Residential School Survivors Expect a Personal Apology from the Pope

Courtesy of CBC News

Satbir Singh Aulakh, Toronto ON, November 10, 2021.

Growing calls by the members of the indigenous community for an apology from the Pope began after the discovery of hundreds of unmarked graves at former residential schools.  According to an estimate, around 150,000 indigenous children were forced to attend the residential schools over the course of a century and more than 60 percent of them were run by the Catholic church.
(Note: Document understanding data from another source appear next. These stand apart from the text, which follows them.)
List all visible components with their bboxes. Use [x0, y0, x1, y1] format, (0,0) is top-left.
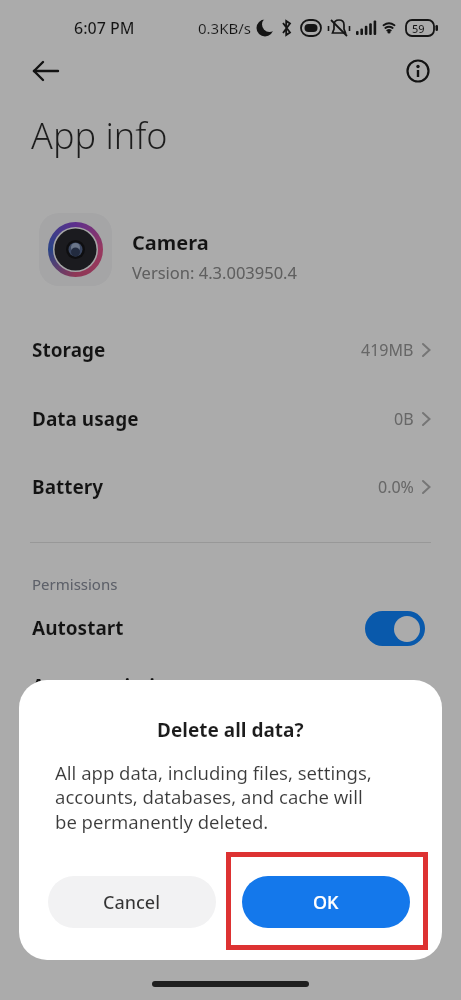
- staticText: Cancel: [103, 890, 161, 915]
- staticText: Delete all data?: [157, 717, 304, 743]
- button[interactable]: [365, 611, 425, 646]
- staticText: Version: 4.3.003950.4: [132, 261, 297, 283]
- staticText: All app data, including files, settings,…: [55, 760, 372, 835]
- staticText: App permissions: [32, 673, 189, 699]
- staticText: Autostart: [32, 615, 124, 641]
- staticText: 59: [412, 21, 425, 36]
- button[interactable]: Data usage: [0, 391, 461, 447]
- staticText: 0.3KB/s: [198, 18, 251, 38]
- staticText: Camera: [132, 229, 209, 256]
- button[interactable]: Cancel: [48, 876, 216, 928]
- button[interactable]: [26, 53, 66, 89]
- staticText: 6:07 PM: [74, 17, 135, 39]
- button[interactable]: [398, 51, 438, 91]
- staticText: Data usage: [32, 406, 139, 432]
- staticText: 419MB: [361, 339, 414, 361]
- button[interactable]: OK: [242, 876, 410, 928]
- staticText: Storage: [32, 337, 106, 363]
- button[interactable]: Autostart: [0, 600, 461, 656]
- staticText: App info: [31, 111, 168, 160]
- button[interactable]: Battery: [0, 459, 461, 515]
- button[interactable]: Storage: [0, 322, 461, 378]
- staticText: OK: [313, 890, 339, 915]
- staticText: 0.0%: [378, 476, 414, 498]
- staticText: Permissions: [32, 574, 118, 594]
- staticText: Battery: [32, 474, 104, 500]
- staticText: 0B: [394, 408, 414, 430]
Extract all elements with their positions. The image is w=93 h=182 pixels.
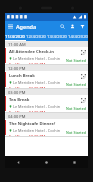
button[interactable]: Search — [57, 21, 67, 32]
staticText: 13/4/2020 — [47, 34, 67, 40]
staticText: 04:00 PM — [8, 114, 26, 119]
button[interactable]: Filter — [77, 21, 88, 32]
staticText: End Time : 04:00 PM — [9, 110, 46, 112]
button[interactable]: Scan QR code — [80, 73, 86, 79]
button[interactable]: All Attendee Check-in — [5, 47, 88, 64]
button[interactable]: Lunch Break — [5, 71, 88, 88]
staticText: 11:00 AM — [8, 42, 26, 47]
button[interactable]: Account — [67, 21, 77, 32]
staticText: End Time : 01:00 PM — [9, 86, 46, 88]
staticText: Le Meridien Hotel - Cochin — [13, 80, 61, 85]
staticText: 12/4/2020 — [26, 34, 46, 40]
button[interactable]: The Nightcafe Dinner/Dessert — [5, 119, 88, 136]
staticText: 03:00 PM — [8, 90, 26, 95]
staticText: Tea Break — [9, 97, 30, 103]
button[interactable]: Open navigation menu — [5, 21, 16, 32]
staticText: Not Started Yet — [64, 106, 86, 111]
button[interactable]: Back — [5, 156, 32, 168]
staticText: 14/4/2020 — [68, 34, 88, 40]
button[interactable]: 12/4/2020 — [25, 32, 46, 41]
staticText: Not Started Yet — [64, 82, 86, 87]
staticText: Agenda — [16, 23, 57, 30]
staticText: 11/4/2020 — [5, 34, 25, 40]
button[interactable]: 14/4/2020 — [67, 32, 88, 41]
staticText: End Time : 12:00 PM — [9, 62, 46, 64]
button[interactable]: Scan QR code — [80, 49, 86, 55]
staticText: Le Meridien Hotel - Cochin — [13, 104, 61, 109]
staticText: Lunch Break — [9, 73, 35, 79]
staticText: 12:00 PM — [8, 66, 26, 71]
button[interactable]: Scan QR code — [80, 97, 86, 103]
button[interactable]: Recent apps — [60, 156, 88, 168]
staticText: The Nightcafe Dinner/Dessert — [9, 121, 64, 127]
staticText: End Time : 10:00 PM — [9, 134, 46, 136]
button[interactable]: Tea Break — [5, 95, 88, 112]
staticText: Not Started Yet — [64, 130, 86, 135]
button[interactable]: 11/4/2020 — [5, 32, 25, 41]
staticText: Not Started Yet — [64, 58, 86, 63]
staticText: All Attendee Check-in — [9, 49, 54, 55]
button[interactable]: Home — [32, 156, 60, 168]
staticText: Le Meridien Hotel - Cochin — [13, 56, 61, 61]
button[interactable]: 13/4/2020 — [46, 32, 67, 41]
staticText: Le Meridien Hotel - Cochin — [13, 128, 61, 133]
Between 25-30 members of the indigenous community will be marching to the Vatican city next month for a private meeting with Pope Francis. The theme of the meeting would be how indigenous people and the Catholic church can come together for healing and reconciliation. In this private meeting, representatives from the First Nations, Inuit and Metis groups will tell their personal stories about the legacy of the residential schools.

Courtesy of CBC News

They will also be sharing their expectations from Pope’s next visit to Canada, which according to the Indigenous leaders, must come with an apology. Previous calls for an apology were unanswered by the former leader of the catholic church, Pope Benedict XVI in 2009 as he expressed his sorrow but never apologized. In 2017, Prime Minister Justin Trudeau had a personal conversation with the Pope and asked him to consider an apology.

According to Raymond Poisson, president of the Canadian bishops, “The journey towards healing and reconciliation is a long one, but we believe this will be a significant milestone in the Catholic Church’s commitment to renewing, strengthening and reconciling relationships with Indigenous Peoples across the land”.